What is required: Records follow. Print exactly the lines from the one that has "Refuser (309, 601)" through the one that has "Lyrikal (190, 566)", inclusive, and omit the pictures.
--- Data for the task ---
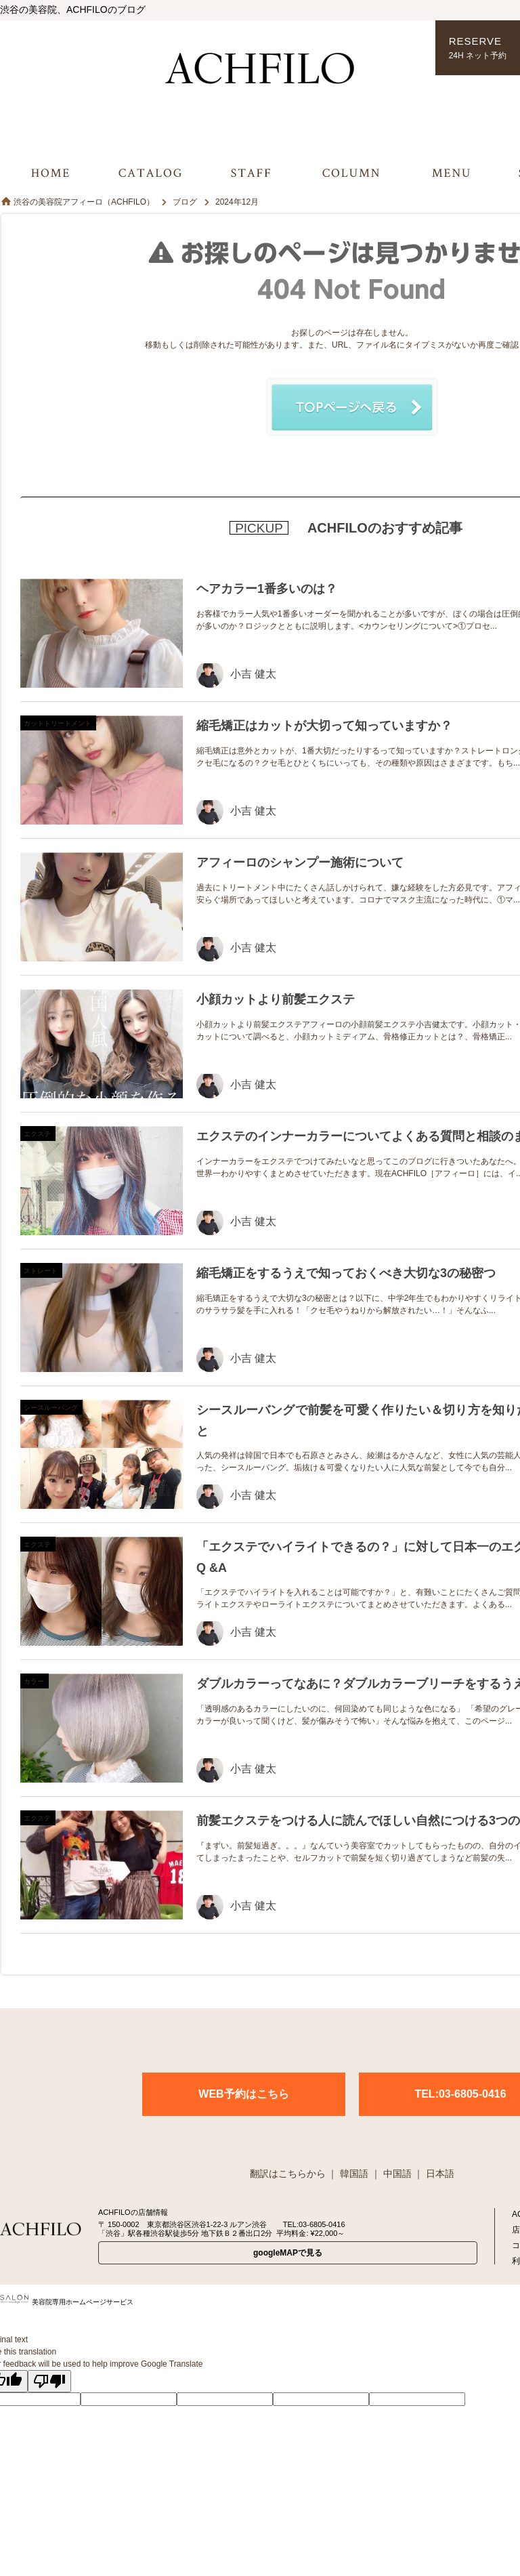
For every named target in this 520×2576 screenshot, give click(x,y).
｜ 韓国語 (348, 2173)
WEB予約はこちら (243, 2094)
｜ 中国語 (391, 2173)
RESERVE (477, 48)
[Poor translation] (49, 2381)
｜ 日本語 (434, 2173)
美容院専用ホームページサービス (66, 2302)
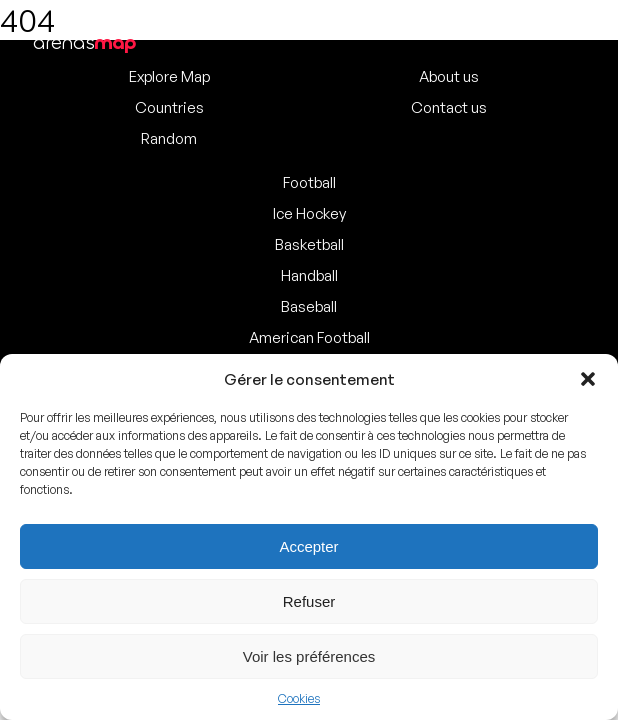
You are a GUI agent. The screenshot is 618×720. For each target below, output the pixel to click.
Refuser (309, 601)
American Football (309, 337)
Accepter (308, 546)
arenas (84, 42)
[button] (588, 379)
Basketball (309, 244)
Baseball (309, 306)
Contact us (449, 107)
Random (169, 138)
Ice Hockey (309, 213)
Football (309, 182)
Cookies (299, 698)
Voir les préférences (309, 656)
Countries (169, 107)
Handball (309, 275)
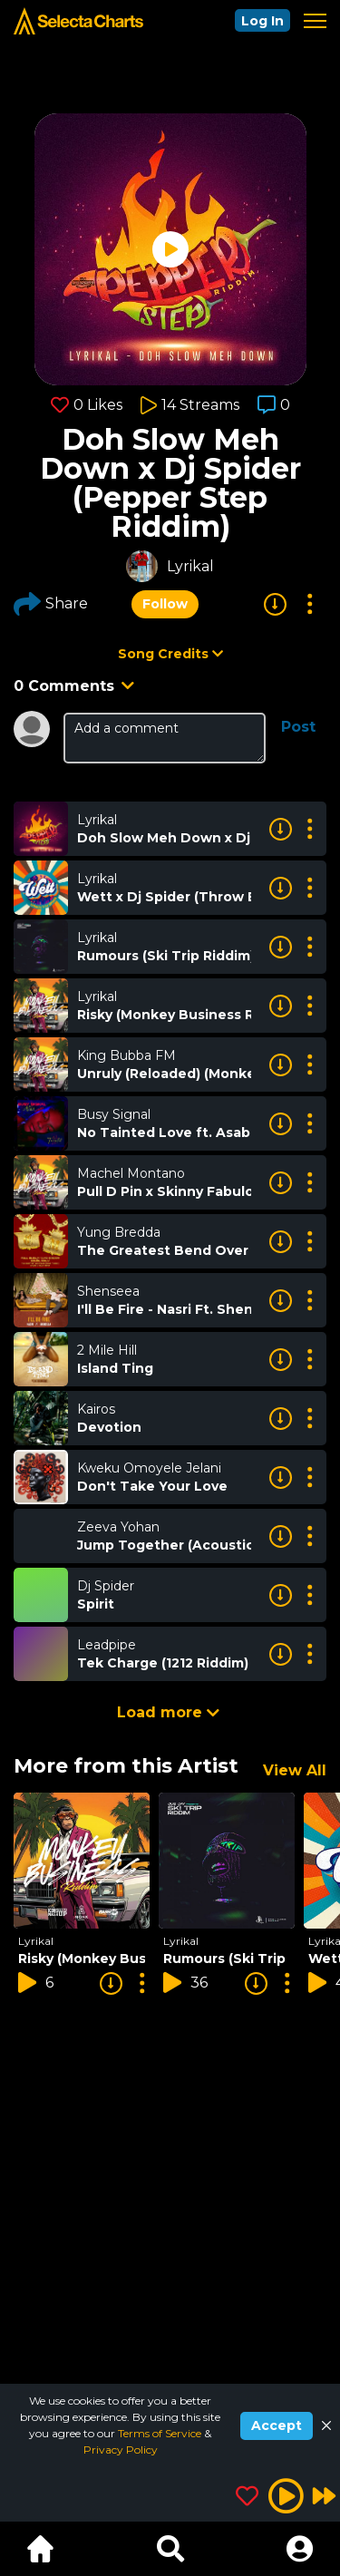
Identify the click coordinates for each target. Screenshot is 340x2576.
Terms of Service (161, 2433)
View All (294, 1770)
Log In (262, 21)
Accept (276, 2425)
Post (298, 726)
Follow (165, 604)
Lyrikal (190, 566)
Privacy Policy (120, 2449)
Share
---
Answer box:
Refuser (309, 601)
American Football (309, 337)
Accepter (308, 546)
arenas (84, 42)
[button] (588, 379)
Basketball (309, 244)
Baseball (309, 306)
Contact us (449, 107)
Random (169, 138)
Ice Hockey (309, 213)
Football (309, 182)
Cookies (299, 698)
Voir les préférences (309, 656)
Countries (169, 107)
Handball (309, 275)
Identify the click coordinates for each target. Screenshot is 340x2576.
Terms of Service (161, 2433)
View All (294, 1770)
Log In (262, 21)
Accept (276, 2425)
Post (298, 726)
Follow (165, 604)
Lyrikal (190, 566)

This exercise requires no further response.